Wide Field Survey Telescope
- Location(s): Lenghu, Mangnai, Haixi Mongol and Tibetan Autonomous Prefecture, Qinghai, PRC
- Coordinates: 38°36′24″N 93°53′46″E﻿ / ﻿38.6068°N 93.8961°E
- Organization: Chinese Academy of Sciences Purple Mountain Observatory University of Science and Technology of China
- Altitude: 4,200 m (13,800 ft)
- First light: 17 September 2023
- Diameter: 2.5 m (8 ft 2 in)
- Website: wfst.ustc.edu.cn
- Location of Wide Field Survey Telescope

= Wide Field Survey Telescope =

Chinese telescope

The Wide Field Survey Telescope (WFST) is a Chinese telescope characterized by a 2.5-metre primary mirror, dedicated to time-domain surveys, tracking objects that change during observation such as supernovae.
It saw first light on 17 September 2023 when the WFST imaged the Andromeda Galaxy.
The telescope operates at six wavelength bands spanning 320 to 1028 nm; with a 3° field of view, it can reach objects as faint as 23rd magnitude.
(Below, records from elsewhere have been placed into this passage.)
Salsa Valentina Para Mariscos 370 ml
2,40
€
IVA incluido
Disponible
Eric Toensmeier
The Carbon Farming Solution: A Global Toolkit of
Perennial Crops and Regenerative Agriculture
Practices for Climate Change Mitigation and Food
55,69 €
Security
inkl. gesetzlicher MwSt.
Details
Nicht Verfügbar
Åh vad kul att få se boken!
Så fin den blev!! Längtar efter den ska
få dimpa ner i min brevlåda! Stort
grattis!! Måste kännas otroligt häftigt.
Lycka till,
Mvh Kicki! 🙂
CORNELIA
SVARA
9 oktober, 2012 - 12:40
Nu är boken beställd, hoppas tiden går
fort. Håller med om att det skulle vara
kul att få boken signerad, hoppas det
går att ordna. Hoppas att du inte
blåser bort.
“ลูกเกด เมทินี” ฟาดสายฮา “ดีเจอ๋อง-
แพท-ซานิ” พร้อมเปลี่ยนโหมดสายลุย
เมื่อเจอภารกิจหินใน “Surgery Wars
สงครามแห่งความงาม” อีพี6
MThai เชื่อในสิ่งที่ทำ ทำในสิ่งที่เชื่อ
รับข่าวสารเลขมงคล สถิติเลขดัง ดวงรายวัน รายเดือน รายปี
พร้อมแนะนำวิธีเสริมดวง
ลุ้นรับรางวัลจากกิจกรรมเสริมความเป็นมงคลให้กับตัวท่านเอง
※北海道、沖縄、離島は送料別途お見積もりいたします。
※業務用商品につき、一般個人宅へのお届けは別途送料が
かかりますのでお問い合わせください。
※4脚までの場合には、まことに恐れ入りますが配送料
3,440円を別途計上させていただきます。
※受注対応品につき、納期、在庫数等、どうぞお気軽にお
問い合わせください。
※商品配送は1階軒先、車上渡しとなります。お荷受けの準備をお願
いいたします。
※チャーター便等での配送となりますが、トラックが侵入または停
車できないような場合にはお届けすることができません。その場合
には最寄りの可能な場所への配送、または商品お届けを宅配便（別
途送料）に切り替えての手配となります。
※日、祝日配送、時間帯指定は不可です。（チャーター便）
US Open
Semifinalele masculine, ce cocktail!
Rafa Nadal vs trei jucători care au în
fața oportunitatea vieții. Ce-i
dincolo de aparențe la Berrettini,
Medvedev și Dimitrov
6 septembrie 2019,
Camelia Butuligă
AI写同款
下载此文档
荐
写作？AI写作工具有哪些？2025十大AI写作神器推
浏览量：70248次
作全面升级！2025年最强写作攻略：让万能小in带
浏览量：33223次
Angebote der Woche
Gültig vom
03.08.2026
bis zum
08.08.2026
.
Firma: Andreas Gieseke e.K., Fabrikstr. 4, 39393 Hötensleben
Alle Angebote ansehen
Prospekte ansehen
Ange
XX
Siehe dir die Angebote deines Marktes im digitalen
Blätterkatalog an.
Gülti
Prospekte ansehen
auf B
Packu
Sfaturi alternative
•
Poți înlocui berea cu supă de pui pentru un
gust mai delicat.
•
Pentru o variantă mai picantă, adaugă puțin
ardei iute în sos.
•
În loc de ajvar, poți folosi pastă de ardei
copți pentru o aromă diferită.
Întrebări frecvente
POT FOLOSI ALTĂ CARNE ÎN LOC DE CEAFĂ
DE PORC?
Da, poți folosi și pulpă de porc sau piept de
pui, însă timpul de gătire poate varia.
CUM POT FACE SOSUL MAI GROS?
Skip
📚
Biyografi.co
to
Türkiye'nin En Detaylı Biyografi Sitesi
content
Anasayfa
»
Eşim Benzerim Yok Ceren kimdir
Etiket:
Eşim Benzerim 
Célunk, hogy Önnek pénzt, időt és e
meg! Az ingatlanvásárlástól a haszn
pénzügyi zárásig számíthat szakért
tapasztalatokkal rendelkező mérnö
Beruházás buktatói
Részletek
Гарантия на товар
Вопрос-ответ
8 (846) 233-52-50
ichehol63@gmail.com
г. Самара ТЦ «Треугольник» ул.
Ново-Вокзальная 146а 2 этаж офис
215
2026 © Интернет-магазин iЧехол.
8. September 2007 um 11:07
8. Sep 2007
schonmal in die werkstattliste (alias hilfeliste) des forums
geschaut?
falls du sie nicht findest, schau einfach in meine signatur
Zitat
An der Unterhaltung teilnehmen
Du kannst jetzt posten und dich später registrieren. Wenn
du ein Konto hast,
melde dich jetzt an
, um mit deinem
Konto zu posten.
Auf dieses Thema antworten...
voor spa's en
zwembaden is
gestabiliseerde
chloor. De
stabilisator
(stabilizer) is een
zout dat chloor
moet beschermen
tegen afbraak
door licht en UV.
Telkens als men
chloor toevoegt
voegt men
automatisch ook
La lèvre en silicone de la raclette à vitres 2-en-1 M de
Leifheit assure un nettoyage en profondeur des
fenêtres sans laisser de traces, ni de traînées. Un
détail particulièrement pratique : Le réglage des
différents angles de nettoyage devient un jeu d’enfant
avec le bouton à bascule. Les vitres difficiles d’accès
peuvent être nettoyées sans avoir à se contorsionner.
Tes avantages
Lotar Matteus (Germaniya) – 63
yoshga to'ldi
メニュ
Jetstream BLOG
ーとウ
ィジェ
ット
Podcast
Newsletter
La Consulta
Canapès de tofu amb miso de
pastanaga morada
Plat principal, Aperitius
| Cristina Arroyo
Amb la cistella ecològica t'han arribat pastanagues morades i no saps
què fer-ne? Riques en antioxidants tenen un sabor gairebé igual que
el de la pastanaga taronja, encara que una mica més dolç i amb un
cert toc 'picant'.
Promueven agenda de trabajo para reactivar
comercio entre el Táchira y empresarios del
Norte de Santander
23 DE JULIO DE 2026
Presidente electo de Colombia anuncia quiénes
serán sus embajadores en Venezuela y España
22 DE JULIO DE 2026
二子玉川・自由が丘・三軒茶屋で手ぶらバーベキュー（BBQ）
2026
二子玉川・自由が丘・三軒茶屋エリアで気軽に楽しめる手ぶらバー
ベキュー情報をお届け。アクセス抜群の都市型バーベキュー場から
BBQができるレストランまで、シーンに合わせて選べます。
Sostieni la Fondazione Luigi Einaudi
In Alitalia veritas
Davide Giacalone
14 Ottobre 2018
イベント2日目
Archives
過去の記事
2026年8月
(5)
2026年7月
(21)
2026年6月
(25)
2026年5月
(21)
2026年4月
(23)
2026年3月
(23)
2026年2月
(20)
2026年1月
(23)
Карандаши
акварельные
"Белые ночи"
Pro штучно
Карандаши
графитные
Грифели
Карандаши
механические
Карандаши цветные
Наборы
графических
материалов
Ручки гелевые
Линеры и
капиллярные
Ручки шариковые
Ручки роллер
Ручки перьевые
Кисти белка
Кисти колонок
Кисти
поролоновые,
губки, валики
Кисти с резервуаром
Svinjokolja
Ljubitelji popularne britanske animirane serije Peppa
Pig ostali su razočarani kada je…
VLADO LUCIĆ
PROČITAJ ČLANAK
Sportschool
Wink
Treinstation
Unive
The telescope - nicknamed Mozi after an ancient Chinese philosopher and optics pioneer - is located on the Tibetan Plateau, near Lenghu Town in Qinghai Province, at an altitude of 4200 metres. The project to build the telescope was begun in 2017 by the University of Science and Technology of China in Hefei and the Purple Mountain Observatory of the Chinese Academy of Sciences in Nanjing. After a three-month pilot survey, the telescope is anticipated to begin a 6-year mission in 2024.

Utilizing the site would address a notable gap within the current global network of high-altitude, advanced observatory complexes. This would facilitate more consistent monitoring of rapidly evolving astronomical phenomena, such as supernovae. Presently, many leading observatories are concentrated in the Western Hemisphere, including Maunakea in Hawaii, Cerro Paranal in Chile, and La Palma in the Canary Islands.